Which lines in the data contain the word "Слободка"? Please copy each of them.

[Collected data]
BEGIN
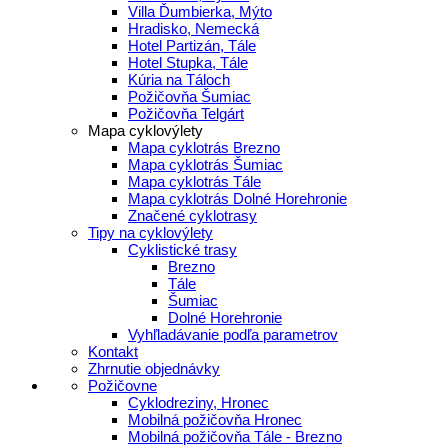
Villa Ďumbierka, Mýto
Hradisko, Nemecká
Hotel Partizán, Tále
Hotel Stupka, Tále
Kúria na Táloch
Požičovňa Šumiac
Požičovňa Telgárt
Mapa cyklovýlety
Mapa cyklotrás Brezno
Mapa cyklotrás Šumiac
Mapa cyklotrás Tále
Mapa cyklotrás Dolné Horehronie
Značené cyklotrasy
Tipy na cyklovýlety
Cyklistické trasy
Brezno
Tále
Šumiac
Dolné Horehronie
Vyhľladávanie podľa parametrov
Kontakt
Zhrnutie objednávky
Požičovne
Cyklodreziny, Hronec
Mobilná požičovňa Hronec
Mobilná požičovňa Tále - Brezno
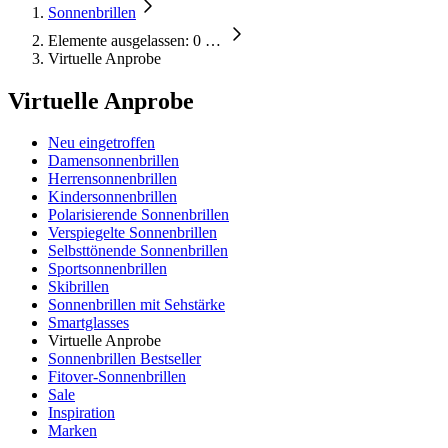
Sonnenbrillen
Elemente ausgelassen: 0
…
Virtuelle Anprobe
Virtuelle Anprobe
Neu eingetroffen
Damensonnenbrillen
Herrensonnenbrillen
Kindersonnenbrillen
Polarisierende Sonnenbrillen
Verspiegelte Sonnenbrillen
Selbsttönende Sonnenbrillen
Sportsonnenbrillen
Skibrillen
Sonnenbrillen mit Sehstärke
Smartglasses
Virtuelle Anprobe
Sonnenbrillen Bestseller
Fitover-Sonnenbrillen
Sale
Inspiration
Marken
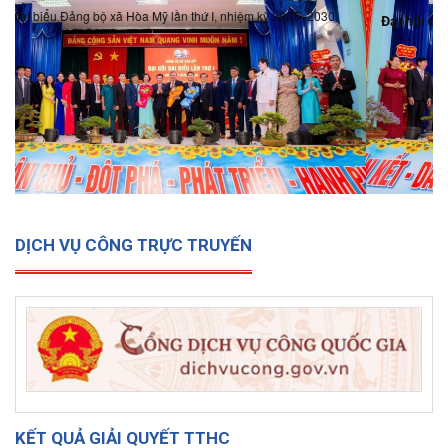
Đại hội đại biểu Đảng bộ xã Hòa Mỹ lần thứ I, nhiệm kỳ 2025-
2030
DỊCH VỤ CÔNG TRỰC TRUYẾN
KẾT QUẢ GIẢI QUYẾT TTHC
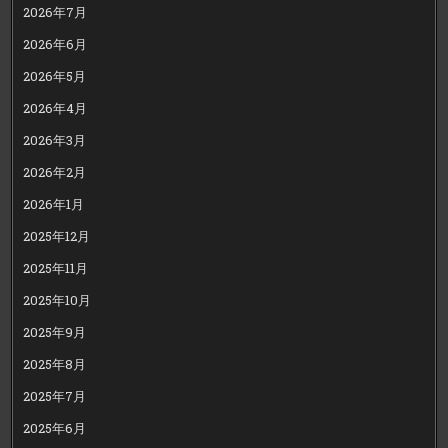
2026年7月
2026年6月
2026年5月
2026年4月
2026年3月
2026年2月
2026年1月
2025年12月
2025年11月
2025年10月
2025年9月
2025年8月
2025年7月
2025年6月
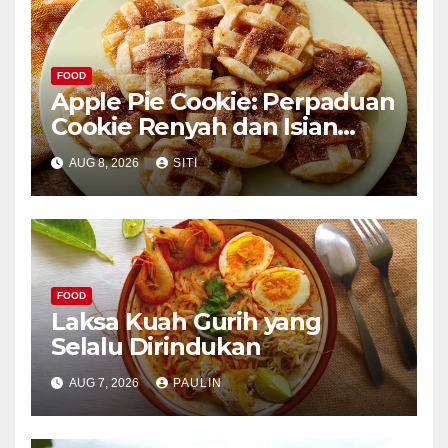
FOOD
Apple Pie Cookie: Perpaduan
Cookie Renyah dan Isian
Apel
AUG 8, 2026
SITI
FOOD
Laksa Kuah Gurih yang
Selalu Dirindukan
AUG 7, 2026
PAULIN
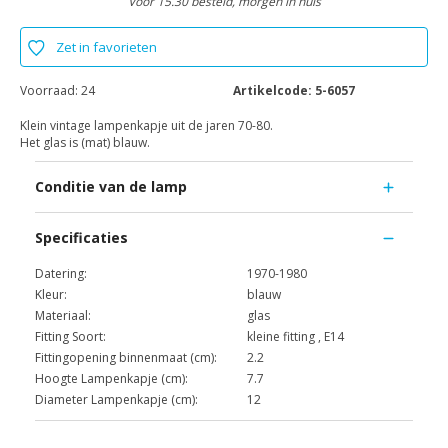
Voor 15.30 besteld, morgen in huis
Zet in favorieten
Voorraad:
24
Artikelcode:
5-6057
Klein vintage lampenkapje uit de jaren 70-80.
Het glas is (mat) blauw.
Conditie van de lamp
Specificaties
Datering:
1970-1980
Kleur:
blauw
Materiaal:
glas
Fitting Soort:
kleine fitting , E14
Fittingopening binnenmaat (cm):
2.2
Hoogte Lampenkapje (cm):
7.7
Diameter Lampenkapje (cm):
12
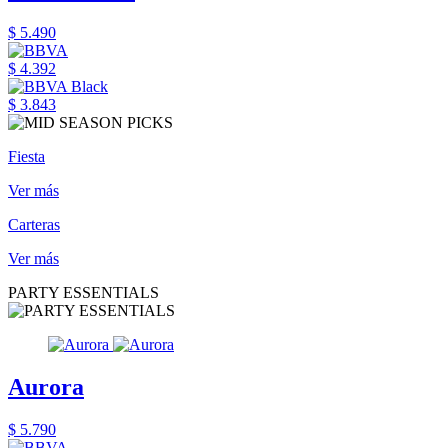
$ 5.490
$ 4.392
$ 3.843
Fiesta
Ver más
Carteras
Ver más
PARTY ESSENTIALS
Aurora
$ 5.790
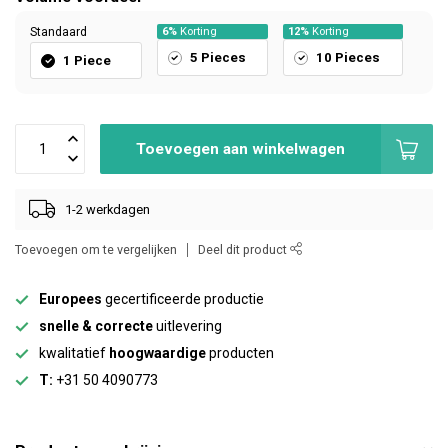
Standaard
6%
Korting
12%
Korting
5 Pieces
10 Pieces
1 Piece
Toevoegen aan winkelwagen
1-2 werkdagen
Toevoegen om te vergelijken
Deel dit product
Europees
gecertificeerde productie
snelle & correcte
uitlevering
kwalitatief
hoogwaardige
producten
T:
+31 50 4090773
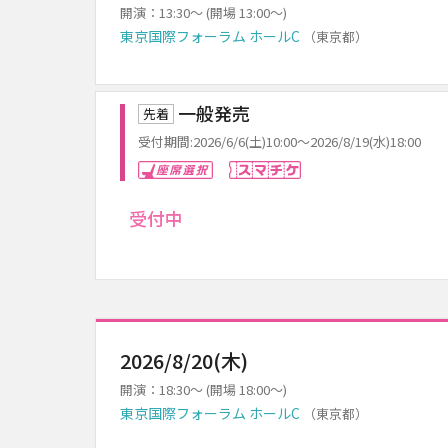
開演：13:30～ (開場 13:00～)
東京国際フォーラム ホールC
（東京都）
一般発売
先着
受付期間:2026/6/6(土)10:00～2026/8/19(水)18:00
座席選択
スマチケ
受付中
2026/8/20(木)
開演：18:30～ (開場 18:00～)
東京国際フォーラム ホールC
（東京都）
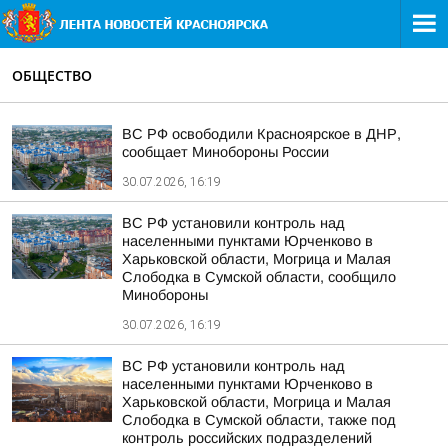
ОБЩЕСТВО
ВС РФ освободили Красноярское в ДНР,
сообщает Минобороны России
30.07.2026, 16:19
ВС РФ установили контроль над
населенными пунктами Юрченково в
Харьковской области, Могрица и Малая
Слободка в Сумской области, сообщило
Минобороны
30.07.2026, 16:19
ВС РФ установили контроль над
населенными пунктами Юрченково в
Харьковской области, Могрица и Малая
Слободка в Сумской области, также под
контроль российских подразделений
END
**RESPONSE AREA:**
Слободка в Сумской области, сообщило
Слободка в Сумской области, также под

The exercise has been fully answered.